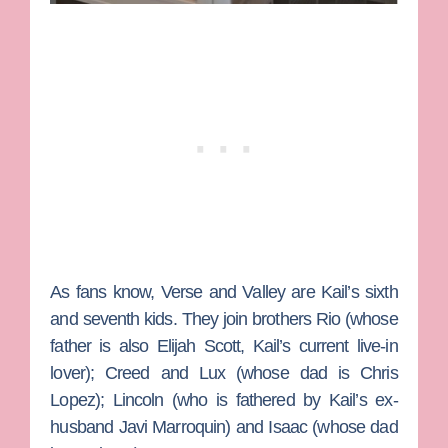
As fans know, Verse and Valley are Kail’s sixth
and seventh kids. They join brothers Rio (whose
father is also
Elijah Scott
, Kail’s current live-in
lover); Creed and Lux (whose dad is
Chris
Lopez
); Lincoln (who is fathered by Kail’s ex-
husband
Javi Marroquin
) and Isaac (whose dad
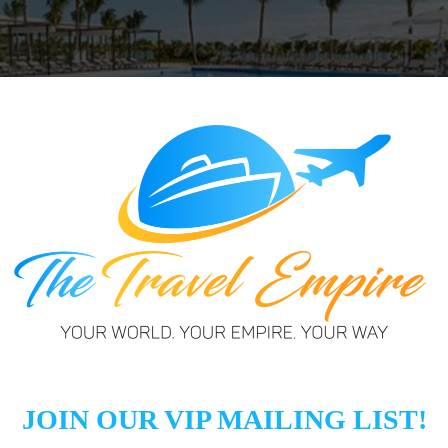
ate seaside enclave less than 20 miles from Cancun Intern
ch. Riu Palace Costa Mujeres takes full advantage of the 
ts privileged location on the Bahía de Mujeres beach. Fa
 and adults-only guests are also welcome at the 600-ro
ticing cuisine).Time is well spent off the resort to
 Isla Mujeres sea turtle conservation center, the Kukul
archaeological ruins in El Rey.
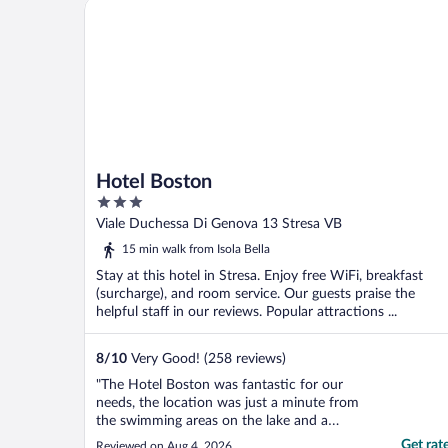
Hotel Boston
Hotel Boston
3
out
Viale Duchessa Di Genova 13 Stresa VB
of
15 min walk from Isola Bella
5
Stay at this hotel in Stresa. Enjoy free WiFi, breakfast
(surcharge), and room service. Our guests praise the
helpful staff in our reviews. Popular attractions ...
8
/
10
Very Good! (258 reviews)
"The Hotel Boston was fantastic for our
needs, the location was just a minute from
the swimming areas on the lake and a
couple of minutes walk from the centre of
Get rat
Reviewed on Aug 4, 2026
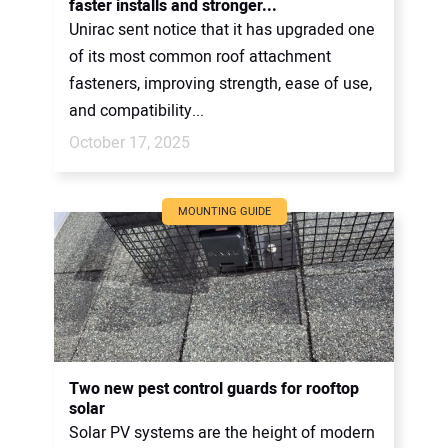
faster installs and stronger...
Unirac sent notice that it has upgraded one
of its most common roof attachment
fasteners, improving strength, ease of use,
and compatibility...
October 17, 2025
MOUNTING GUIDE
Two new pest control guards for rooftop
solar
Solar PV systems are the height of modern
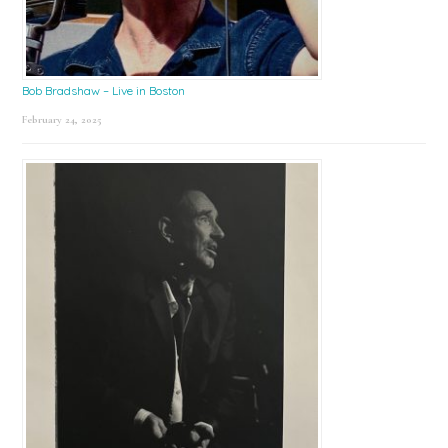
Bob Bradshaw – Live in Boston
February 24, 2025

※

◆ Task requirements
Pictures are not part of the copy; reproduce everything else in the records exactly.

◆ Answer section
As fans know, Verse and Valley are Kail’s sixth
and seventh kids. They join brothers Rio (whose
father is also
Elijah Scott
, Kail’s current live-in
lover); Creed and Lux (whose dad is
Chris
Lopez
); Lincoln (who is fathered by Kail’s ex-
husband
Javi Marroquin
) and Isaac (whose dad
ate seaside enclave less than 20 miles from Cancun Intern
ch. Riu Palace Costa Mujeres takes full advantage of the 
ts privileged location on the Bahía de Mujeres beach. Fa
 and adults-only guests are also welcome at the 600-ro
ticing cuisine).Time is well spent off the resort to
 Isla Mujeres sea turtle conservation center, the Kukul
archaeological ruins in El Rey.
Hotel Boston
Hotel Boston
3
out
Viale Duchessa Di Genova 13 Stresa VB
of
15 min walk from Isola Bella
5
Stay at this hotel in Stresa. Enjoy free WiFi, breakfast
(surcharge), and room service. Our guests praise the
helpful staff in our reviews. Popular attractions ...
8
/
10
Very Good! (258 reviews)
"The Hotel Boston was fantastic for our
needs, the location was just a minute from
the swimming areas on the lake and a
couple of minutes walk from the centre of
Get rat
Reviewed on Aug 4, 2026
faster installs and stronger...
Unirac sent notice that it has upgraded one
of its most common roof attachment
fasteners, improving strength, ease of use,
and compatibility...
October 17, 2025
MOUNTING GUIDE
Two new pest control guards for rooftop
solar
Solar PV systems are the height of modern
Bob Bradshaw – Live in Boston
February 24, 2025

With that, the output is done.